3.1 Eastern Oyster Acute Test
3.1.1 Analytical Results
Results of this analysis established measured concentrations tested as 1.0, 2.0, 4.2, 9.2, and 17 mg a.i./L (Table 1). Analysis of five of the six QC samples resulted in measured concentrations which were consistent with the predetermined recovery range and ranged from 92.0 to 106% of the nominal fortified levels (1.00, 8.00, and 30.0 mg a.i./L).
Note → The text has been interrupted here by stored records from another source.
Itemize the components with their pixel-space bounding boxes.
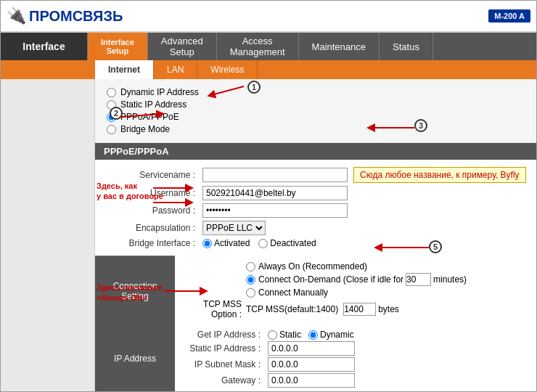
static-ip-field[interactable] <box>268 341 355 356</box>
servicename-row: Servicename : Сюда любое название, к при… <box>95 167 536 183</box>
static-ip-radio-label[interactable]: Static <box>268 330 301 340</box>
tcp-mss-input[interactable] <box>343 303 376 316</box>
gateway-label: Gateway : <box>181 375 268 385</box>
radio-pppoe-input[interactable] <box>107 113 116 122</box>
always-on-row: Always On (Recommended) <box>175 261 536 271</box>
radio-bridge-input[interactable] <box>107 125 116 134</box>
bridge-activated-label[interactable]: Activated <box>202 238 250 248</box>
radio-dynamic-ip-input[interactable] <box>107 88 116 97</box>
logo-text: ПРОМСВЯЗЬ <box>29 8 123 25</box>
radio-pppoe: PPPoA/PPPoE <box>107 112 525 122</box>
nav-interface[interactable]: Interface <box>1 33 88 60</box>
bridge-activated-radio[interactable] <box>202 239 212 248</box>
main-nav: Interface Interface Setup AdvancedSetup … <box>1 33 536 60</box>
encapsulation-select[interactable]: PPPoE LLC <box>202 221 266 235</box>
manually-row: Connect Manually <box>175 287 536 298</box>
dynamic-ip-radio-label[interactable]: Dynamic <box>308 330 354 340</box>
encapsulation-row: Encapsulation : PPPoE LLC <box>95 221 536 235</box>
servicename-input[interactable] <box>202 168 348 182</box>
on-demand-label[interactable]: Connect On-Demand (Close if idle for <box>246 274 403 285</box>
subnet-mask-row: IP Subnet Mask : <box>175 357 536 372</box>
radio-static-ip-label: Static IP Address <box>120 99 186 110</box>
manually-label[interactable]: Connect Manually <box>246 287 328 298</box>
always-on-label[interactable]: Always On (Recommended) <box>246 261 367 271</box>
tcp-mss-label: TCP MSS Option : <box>181 299 246 319</box>
radio-bridge-label: Bridge Mode <box>120 124 170 134</box>
radio-bridge: Bridge Mode <box>107 124 525 134</box>
pppoe-section-header: PPPoE/PPPoA <box>95 143 536 160</box>
nav-advanced-setup[interactable]: AdvancedSetup <box>148 33 217 60</box>
get-ip-label: Get IP Address : <box>181 330 268 340</box>
always-on-radio[interactable] <box>246 262 255 271</box>
logo: 🔌 ПРОМСВЯЗЬ <box>7 7 123 25</box>
bridge-interface-label: Bridge Interface : <box>101 238 202 248</box>
nav-interface-setup[interactable]: Interface Setup <box>88 33 148 60</box>
annotated-wrapper: Dynamic IP Address Static IP Address PPP… <box>95 79 536 391</box>
username-input[interactable] <box>202 186 348 200</box>
main-content: Dynamic IP Address Static IP Address PPP… <box>95 79 536 391</box>
header: 🔌 ПРОМСВЯЗЬ M-200 A <box>1 1 536 33</box>
subnet-mask-input[interactable] <box>268 357 355 372</box>
radio-static-ip: Static IP Address <box>107 99 525 110</box>
model-badge: M-200 A <box>488 9 530 23</box>
ip-address-fields: Get IP Address : Static Dynamic <box>175 325 536 391</box>
password-label: Password : <box>101 205 202 216</box>
servicename-label: Servicename : <box>101 170 202 180</box>
password-input[interactable] <box>202 203 348 218</box>
servicename-hint: Сюда любое название, к примеру, Byfly <box>353 167 526 183</box>
idle-minutes-input[interactable] <box>406 273 431 286</box>
sub-nav-wireless[interactable]: Wireless <box>197 60 258 79</box>
static-ip-row: Static IP Address : <box>175 341 536 356</box>
sub-nav-internet[interactable]: Internet <box>95 60 154 79</box>
username-label: Username : <box>101 188 202 198</box>
gateway-input[interactable] <box>268 373 355 388</box>
ip-address-label: IP Address <box>95 325 175 391</box>
password-row: Password : <box>95 203 536 218</box>
dynamic-ip-radio[interactable] <box>308 330 318 340</box>
radio-static-ip-input[interactable] <box>107 100 116 110</box>
tcp-mss-unit: bytes <box>378 304 399 314</box>
connection-setting-label: Connection Setting <box>95 256 175 325</box>
sidebar <box>1 79 95 391</box>
tcp-mss-row: TCP MSS Option : TCP MSS(default:1400) b… <box>175 299 536 319</box>
sub-nav-lan[interactable]: LAN <box>154 60 197 79</box>
static-ip-radio[interactable] <box>268 330 277 340</box>
encapsulation-label: Encapsulation : <box>101 223 202 233</box>
gateway-row: Gateway : <box>175 373 536 388</box>
radio-pppoe-label: PPPoA/PPPoE <box>120 112 179 122</box>
connection-options: Always On (Recommended) Connect On-Deman… <box>175 256 536 325</box>
radio-dynamic-ip-label: Dynamic IP Address <box>120 87 199 97</box>
manually-radio[interactable] <box>246 288 255 298</box>
pppoe-form: Servicename : Сюда любое название, к при… <box>95 160 536 256</box>
tcp-mss-value: TCP MSS(default:1400) <box>246 304 338 314</box>
ip-address-container: IP Address Get IP Address : Static <box>95 325 536 391</box>
static-ip-field-label: Static IP Address : <box>181 343 268 354</box>
on-demand-row: Connect On-Demand (Close if idle for min… <box>175 273 536 286</box>
subnet-mask-label: IP Subnet Mask : <box>181 359 268 369</box>
bridge-interface-row: Bridge Interface : Activated Deactivated <box>95 238 536 248</box>
nav-access-management[interactable]: AccessManagement <box>217 33 299 60</box>
radio-dynamic-ip: Dynamic IP Address <box>107 87 525 97</box>
nav-status[interactable]: Status <box>380 33 433 60</box>
bridge-deactivated-label[interactable]: Deactivated <box>258 238 316 248</box>
bridge-deactivated-radio[interactable] <box>258 239 268 248</box>
nav-maintenance[interactable]: Maintenance <box>299 33 380 60</box>
logo-icon: 🔌 <box>7 7 26 25</box>
get-ip-row: Get IP Address : Static Dynamic <box>175 330 536 340</box>
bridge-interface-options: Activated Deactivated <box>202 238 316 248</box>
content: Dynamic IP Address Static IP Address PPP… <box>1 79 536 391</box>
on-demand-radio[interactable] <box>246 275 255 285</box>
sub-nav: Internet LAN Wireless <box>1 60 536 79</box>
ip-type-section: Dynamic IP Address Static IP Address PPP… <box>95 79 536 143</box>
username-row: Username : <box>95 186 536 200</box>
connection-setting-container: Connection Setting Always On (Recommende… <box>95 256 536 325</box>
3.1.2 Effects of Atrazine Exposure
New shell growth among control oysters at test termination averaged 3.61 mm (Fig. 1, Table S7). The Standard Evaluation Procedures (US EPA, 1985, Emended August 1990) for this study states that a minimum of 2.0 mm of new shell (based on the longest finger of new growth) must be deposited by the end of 96 h. The growth of the control group during this study was within the historical range (0.9 to 4.5 mm) compiled at Smithers (Table S8). Based on these data, the amount of shell deposition observed during this study is considered representative for this species and acceptable for establishing the relative toxicity of atrazine to Eastern oysters.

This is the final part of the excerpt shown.